* **Work to be completed**:
The required output consists solely of the lines from the line containing "του Δραγουντέλι είναι" through the end of the records, copied exactly.

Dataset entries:
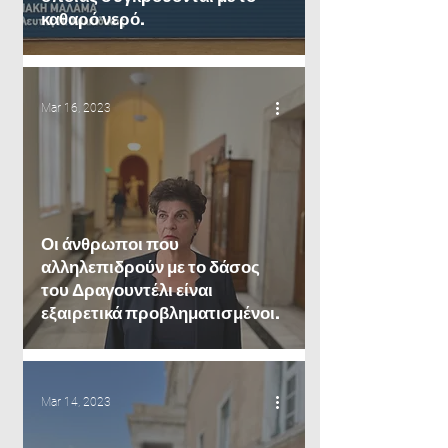
καθαρό νερό.
Mar 16, 2023
Οι άνθρωποι που
αλληλεπιδρούν με το δάσος
του Δραγουντέλι είναι
εξαιρετικά προβληματισμένοι.
Mar 14, 2023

* **Answer to this exercise**:
του Δραγουντέλι είναι
εξαιρετικά προβληματισμένοι.
Mar 14, 2023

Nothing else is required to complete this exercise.